As an example, Mulvihill pointed to the most-watched shows on any given week over the past month. The slots are filled with live sports and news, showing how important those programming genres are to the television business. Take that Eagles-49ers “SNF” game from Oct. 4. Even though viewership dropped 37%, it still was one of the 15 most-watched shows on all of TV since the pandemic started back in March (see chart).

“It is just amazing when you watch the 50 most-watched shows of a week; it just leaves no doubt that our television business is a news and live sports business,” Mulvihill said.

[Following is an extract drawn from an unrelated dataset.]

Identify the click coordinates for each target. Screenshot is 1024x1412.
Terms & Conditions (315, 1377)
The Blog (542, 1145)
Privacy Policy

Even without the problems caused by the pandemic, the NFL was prepared for a rough season ratings-wise. In his memo, Rolapp wrote that NFL viewership has declined in each of the past six presidential elections. “In the most recent 2016 presidential election, NFL regular season viewership was down 14% for the nine weeks prior to the election vs flat for the eight weeks after the election.”

Cable news networks have posted huge viewership gains, largely due to the presidential campaigns. That segment is up around 37% right now.

“This year, it’s different because not only do you have the intensity of the election, but news viewership has been way up since March,” Mulvihill said. “You’re just layering the pandemic story on top of interest in the election. The intensity of the news cycle is the greatest it’s ever been.”